Utilising RAG-FiT Augmentation Methods
Researchers from Intel Labs performed tests using retrieval, fine-tuning, chain-of-thought (CoT) reasoning, and a negative distractor documents approach to demonstrate the usefulness of the framework. Using augmentation techniques on three knowledge-intensive question-answering datasets (TriviaQA, PubMedQA, and ASQA), the team examined two commonly used baseline models, Llama 3.0 and Phi-3. While the ASQA dataset was retrieved using a dense retriever over a Wikipedia corpus, the TriviaQA and PubMedQA datasets provide pertinent context.

The group measured and reported accuracy and F1 Score for PubMedQA, STR-EM for ASQA, and EM for TriviaQA. Researchers also assessed two Ragas metrics: relevance (the generated text and the question) and fidelity (the relationship between the generated text and the context). Across the three knowledge-intensive question-answering tasks, the two models demonstrated steady gains overall.
Retrievable context enhanced TriviaQA’s performance, whereas adjusting the RAG setting and fine-tuning CoT reasoning which involves training on both distractor and gold passages decreased performance. The optimal approach for this dataset depends on the model. Every approach outperformed the baseline for ASQA, and CoT reasoning consistently improved both models. The CoT setup also performed best once it was fine-tuned. Lastly, for PubMedQA, practically all techniques outperformed the baseline (with one exception). CoT reasoning outperformed the untrained RAG setting, while the RAG method outperformed the other two models for fine-tuning.

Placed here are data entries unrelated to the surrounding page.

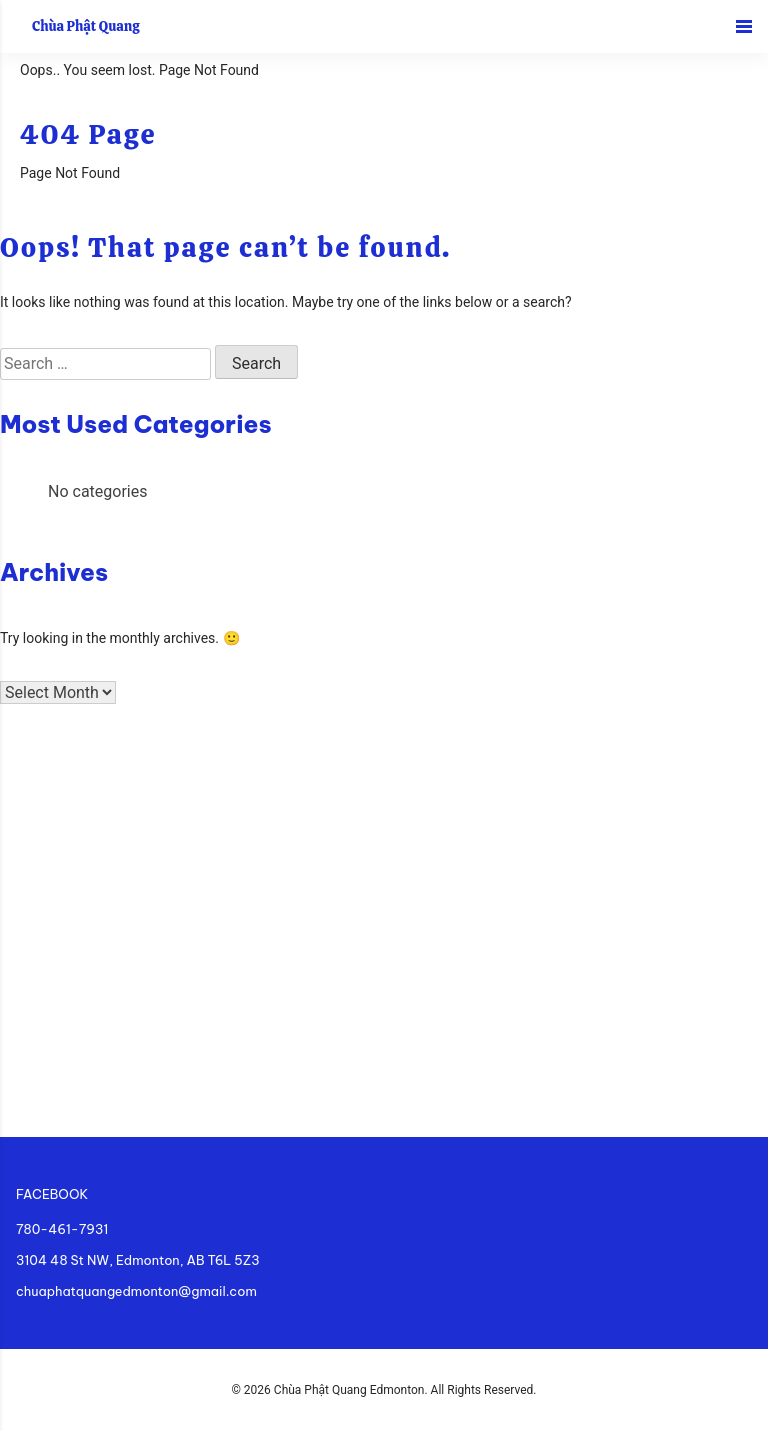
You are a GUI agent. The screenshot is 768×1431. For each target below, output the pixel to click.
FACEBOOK (52, 1194)
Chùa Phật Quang (86, 26)
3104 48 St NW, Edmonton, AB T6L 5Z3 (138, 1260)
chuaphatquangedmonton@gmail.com (136, 1291)
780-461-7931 (62, 1229)
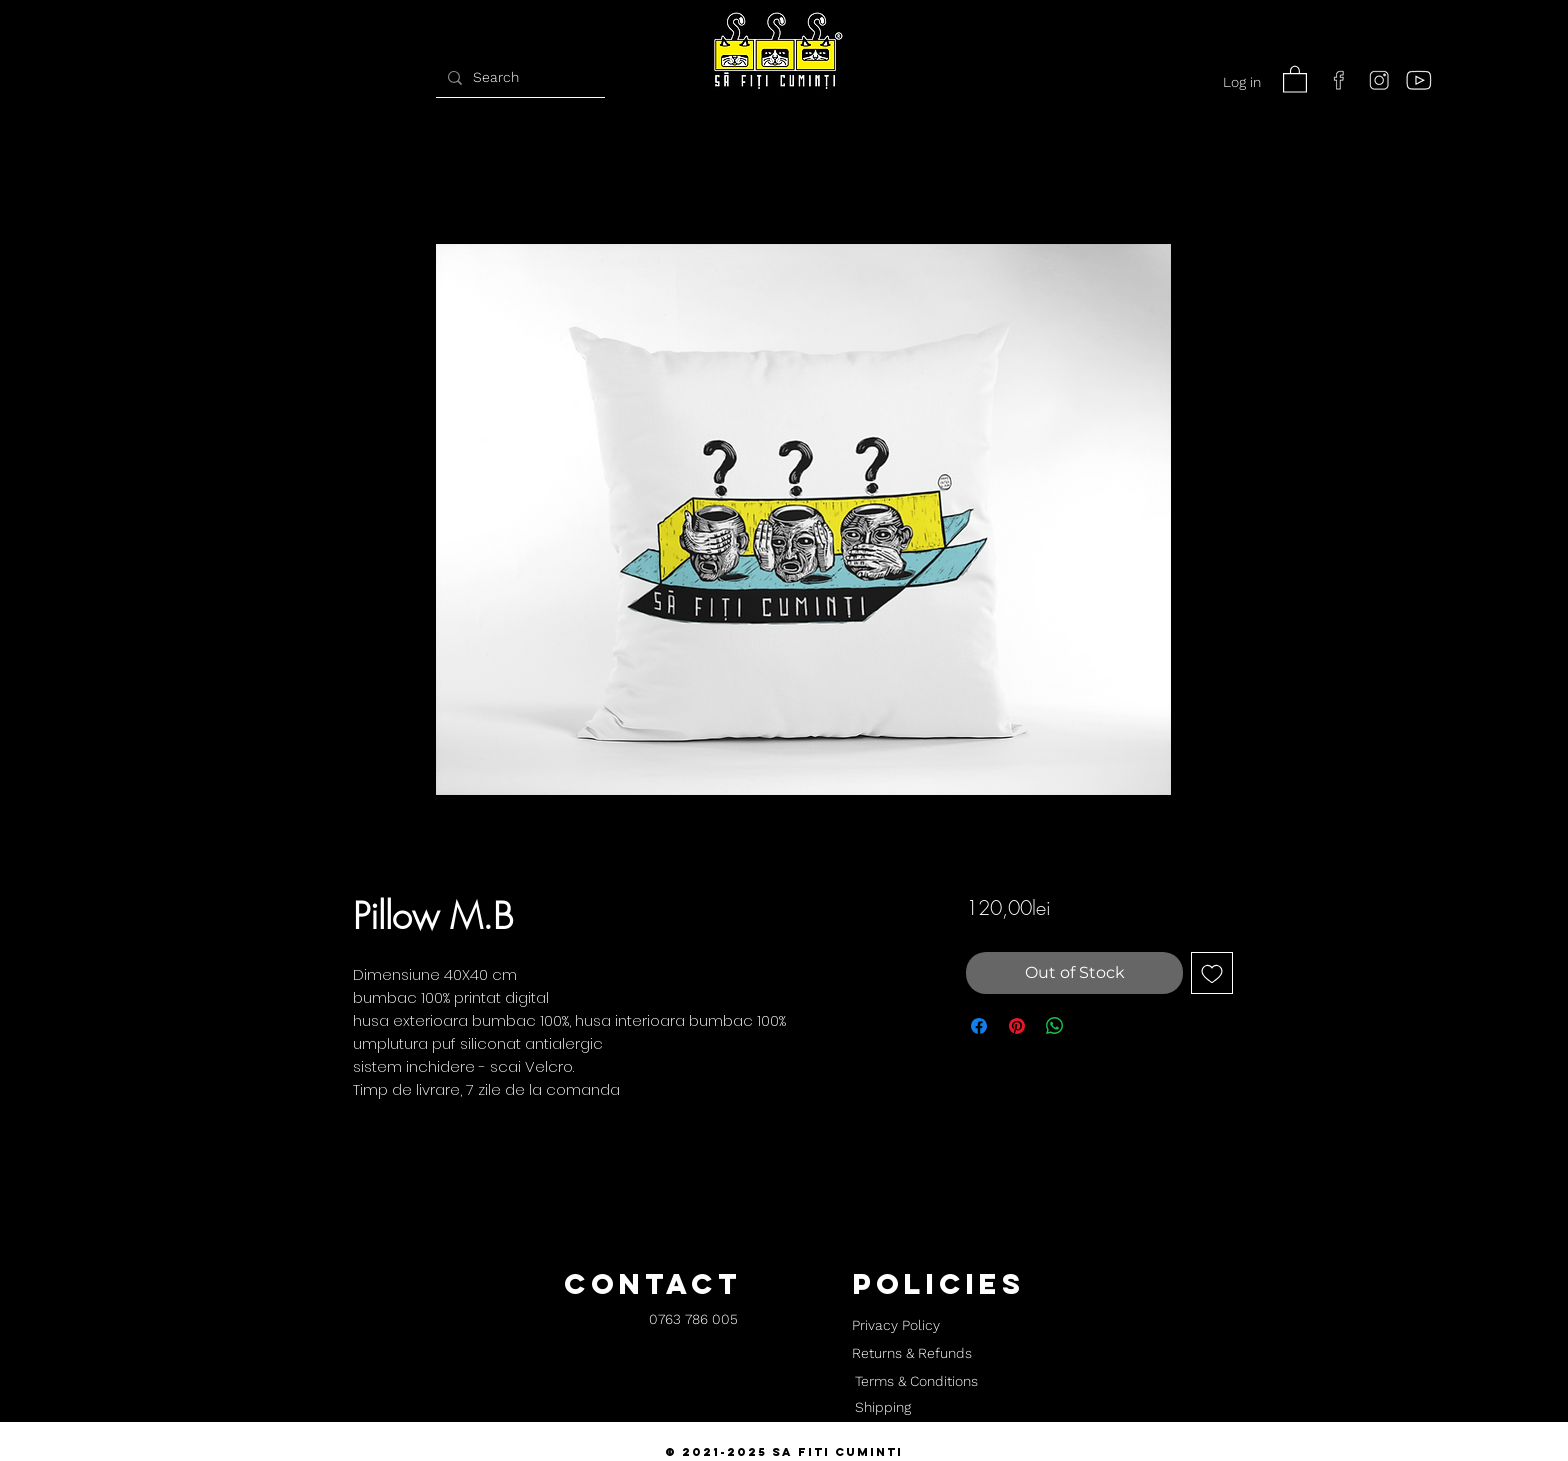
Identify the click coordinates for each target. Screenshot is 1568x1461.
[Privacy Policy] (895, 1326)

Last but not least, the fidelity and relevance ratings frequently did not correlate with the primary metrics or with one another, which may suggest that they constitute a performance trade-off and reflect distinct facets of the retrieval and generated results.
The outcomes show how effective RAG approaches are in enhancing performance and how important it is to thoroughly assess various RAG system components across a range of datasets.